Things to Know About Colonoscopies


A Colonoscopy is an outpatient procedure that lets your health care provider see inside the entire large intestine and rectum. If necessary, during the colonoscopy it is possible to remove small suspicious areas such as polyps or obtain biopsy samples. A colonoscopy may allow accurate diagnosis and some treatment without an operation.


A colonoscope is an instrument used to perform a colonoscopy. It is a long flexible tube about ½ inch in diameter with a light and a small video camera at the end. Special instruments can be passed through the colonoscope to allow some surgical procedures. The scope also blows air into the colon to expand it for clear viewing of the colon by the doctor.
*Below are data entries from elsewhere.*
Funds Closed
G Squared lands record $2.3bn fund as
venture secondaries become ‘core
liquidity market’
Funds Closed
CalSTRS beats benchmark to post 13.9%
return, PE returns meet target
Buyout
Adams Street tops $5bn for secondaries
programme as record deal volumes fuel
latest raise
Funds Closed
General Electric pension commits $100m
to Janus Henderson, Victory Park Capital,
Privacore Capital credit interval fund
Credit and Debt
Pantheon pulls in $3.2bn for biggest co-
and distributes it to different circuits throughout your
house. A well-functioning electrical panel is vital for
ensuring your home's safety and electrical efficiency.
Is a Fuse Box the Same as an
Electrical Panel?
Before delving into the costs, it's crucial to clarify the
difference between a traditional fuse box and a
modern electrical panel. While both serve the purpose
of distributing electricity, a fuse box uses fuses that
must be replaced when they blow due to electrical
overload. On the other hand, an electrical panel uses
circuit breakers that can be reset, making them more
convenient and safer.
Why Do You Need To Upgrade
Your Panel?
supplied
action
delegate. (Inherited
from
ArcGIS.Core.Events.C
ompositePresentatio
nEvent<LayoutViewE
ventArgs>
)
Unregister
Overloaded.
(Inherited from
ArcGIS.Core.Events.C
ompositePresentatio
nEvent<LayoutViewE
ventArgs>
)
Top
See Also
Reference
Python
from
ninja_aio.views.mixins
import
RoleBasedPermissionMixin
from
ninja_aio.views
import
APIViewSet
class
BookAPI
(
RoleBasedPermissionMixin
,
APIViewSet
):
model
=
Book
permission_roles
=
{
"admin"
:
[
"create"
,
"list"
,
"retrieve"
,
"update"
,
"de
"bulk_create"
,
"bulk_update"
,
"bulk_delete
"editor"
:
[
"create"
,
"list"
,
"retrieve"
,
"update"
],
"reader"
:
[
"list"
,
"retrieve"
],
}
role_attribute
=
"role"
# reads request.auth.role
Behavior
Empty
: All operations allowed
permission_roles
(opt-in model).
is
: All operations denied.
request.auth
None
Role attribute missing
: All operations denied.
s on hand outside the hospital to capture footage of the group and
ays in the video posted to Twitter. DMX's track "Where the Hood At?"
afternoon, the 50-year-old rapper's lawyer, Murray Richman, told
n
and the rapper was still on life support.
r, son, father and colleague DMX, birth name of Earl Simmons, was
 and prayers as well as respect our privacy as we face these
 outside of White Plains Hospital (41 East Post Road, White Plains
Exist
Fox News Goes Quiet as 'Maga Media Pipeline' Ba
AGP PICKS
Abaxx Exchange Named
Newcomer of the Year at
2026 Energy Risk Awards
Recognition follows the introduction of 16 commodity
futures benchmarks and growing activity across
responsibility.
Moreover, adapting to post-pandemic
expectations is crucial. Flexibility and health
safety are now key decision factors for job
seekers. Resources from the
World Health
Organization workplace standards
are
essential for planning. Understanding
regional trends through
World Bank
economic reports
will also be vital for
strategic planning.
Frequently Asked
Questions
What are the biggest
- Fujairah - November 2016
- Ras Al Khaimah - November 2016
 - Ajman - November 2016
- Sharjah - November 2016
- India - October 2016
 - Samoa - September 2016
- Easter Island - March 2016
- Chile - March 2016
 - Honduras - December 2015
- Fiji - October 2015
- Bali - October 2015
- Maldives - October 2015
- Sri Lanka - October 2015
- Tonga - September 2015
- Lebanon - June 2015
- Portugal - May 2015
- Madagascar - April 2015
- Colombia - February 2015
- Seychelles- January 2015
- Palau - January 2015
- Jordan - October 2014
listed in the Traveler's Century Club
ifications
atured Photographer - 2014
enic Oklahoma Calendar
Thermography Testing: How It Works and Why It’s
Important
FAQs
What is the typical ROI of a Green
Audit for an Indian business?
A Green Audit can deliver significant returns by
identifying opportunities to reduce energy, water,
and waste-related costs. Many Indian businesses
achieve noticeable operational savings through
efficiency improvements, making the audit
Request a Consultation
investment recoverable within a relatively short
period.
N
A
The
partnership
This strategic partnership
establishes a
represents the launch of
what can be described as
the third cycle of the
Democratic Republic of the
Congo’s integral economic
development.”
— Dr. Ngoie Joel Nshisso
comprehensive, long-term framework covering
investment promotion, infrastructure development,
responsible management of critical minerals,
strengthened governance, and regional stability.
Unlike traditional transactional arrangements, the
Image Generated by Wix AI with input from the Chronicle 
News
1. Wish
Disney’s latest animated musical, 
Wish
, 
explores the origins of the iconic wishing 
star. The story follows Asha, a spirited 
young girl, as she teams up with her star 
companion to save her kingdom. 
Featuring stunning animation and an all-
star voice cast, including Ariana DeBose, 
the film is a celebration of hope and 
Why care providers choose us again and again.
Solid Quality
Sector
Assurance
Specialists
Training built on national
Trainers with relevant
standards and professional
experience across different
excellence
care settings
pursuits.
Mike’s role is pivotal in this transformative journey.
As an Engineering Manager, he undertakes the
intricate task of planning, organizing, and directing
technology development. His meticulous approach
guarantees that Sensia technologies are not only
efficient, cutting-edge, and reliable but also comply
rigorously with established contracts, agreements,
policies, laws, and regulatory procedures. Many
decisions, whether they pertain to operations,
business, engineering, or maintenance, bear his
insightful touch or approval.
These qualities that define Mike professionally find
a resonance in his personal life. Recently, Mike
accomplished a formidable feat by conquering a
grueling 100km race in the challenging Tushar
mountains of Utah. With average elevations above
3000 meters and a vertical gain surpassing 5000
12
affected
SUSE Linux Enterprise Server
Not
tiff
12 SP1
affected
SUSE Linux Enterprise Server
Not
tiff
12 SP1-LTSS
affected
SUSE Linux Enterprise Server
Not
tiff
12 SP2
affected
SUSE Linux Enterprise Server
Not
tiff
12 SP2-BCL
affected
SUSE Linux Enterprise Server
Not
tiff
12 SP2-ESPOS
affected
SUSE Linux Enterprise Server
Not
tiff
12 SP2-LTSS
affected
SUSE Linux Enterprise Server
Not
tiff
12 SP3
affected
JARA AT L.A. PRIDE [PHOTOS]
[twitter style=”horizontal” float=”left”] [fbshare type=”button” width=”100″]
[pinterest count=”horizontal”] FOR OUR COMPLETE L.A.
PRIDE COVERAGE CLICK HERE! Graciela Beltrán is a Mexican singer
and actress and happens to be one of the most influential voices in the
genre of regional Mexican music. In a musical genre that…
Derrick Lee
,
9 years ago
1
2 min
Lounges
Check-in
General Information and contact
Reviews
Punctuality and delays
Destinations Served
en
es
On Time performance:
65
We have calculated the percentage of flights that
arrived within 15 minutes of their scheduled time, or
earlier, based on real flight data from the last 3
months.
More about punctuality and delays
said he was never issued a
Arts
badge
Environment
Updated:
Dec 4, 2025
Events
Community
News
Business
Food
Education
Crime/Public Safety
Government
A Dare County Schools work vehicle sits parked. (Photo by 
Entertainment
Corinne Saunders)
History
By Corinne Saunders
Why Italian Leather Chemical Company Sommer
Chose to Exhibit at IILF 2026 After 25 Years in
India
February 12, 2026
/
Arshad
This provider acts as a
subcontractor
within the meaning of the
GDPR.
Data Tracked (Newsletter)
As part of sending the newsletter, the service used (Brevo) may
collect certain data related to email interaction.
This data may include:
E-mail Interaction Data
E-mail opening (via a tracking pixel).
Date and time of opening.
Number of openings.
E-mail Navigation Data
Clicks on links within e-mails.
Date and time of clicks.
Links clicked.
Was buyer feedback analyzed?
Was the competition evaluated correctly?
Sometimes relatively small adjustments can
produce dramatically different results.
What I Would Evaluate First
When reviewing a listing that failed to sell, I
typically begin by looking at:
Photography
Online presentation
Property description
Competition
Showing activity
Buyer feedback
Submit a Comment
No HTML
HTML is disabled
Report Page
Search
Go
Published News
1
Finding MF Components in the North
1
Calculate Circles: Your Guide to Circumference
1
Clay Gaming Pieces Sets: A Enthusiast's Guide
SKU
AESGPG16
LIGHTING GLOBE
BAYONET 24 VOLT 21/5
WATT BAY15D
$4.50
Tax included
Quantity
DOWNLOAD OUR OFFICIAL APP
  • Your medical team wants to explore the cause of abnormal pain, rectal bleeding, unexplained weight loss, chronic diarrhea, or other internal digestive problems in the colon or rectum
  • You have family that has a history of colon polyps or colorectal cancer
  • A Colonoscopy is highly recommended for everyone even if there are NO symptoms. The purpose of a colonoscopy is for early detection of pre-cancerous stage 0 or 1 polyps that may be present on your intestine or rectum.


For a person who has average risks for colorectal cancer and NO symptoms, the recommendation by the American Cancer Society is to have your first screening test at age 45. If your risk is higher because of a family history of colorectal cancer, ethnically, or you have symptoms, your health care provider might suggest a colonoscopy or other screening test earlier than age 45 years.


Therefore, you should discuss when to start screening with your health care provider. Follow-up recommendations for future colonoscopies will depend on the results of the first one. If you have no polyps and low risk, you might be able to wait 10 years before having another one. If you do have polyps and are considered high risk, you might have to have a yearly procedure. Regular screening should be done through the age of 75. After that, you and your healthcare provider can decide on further screening needs.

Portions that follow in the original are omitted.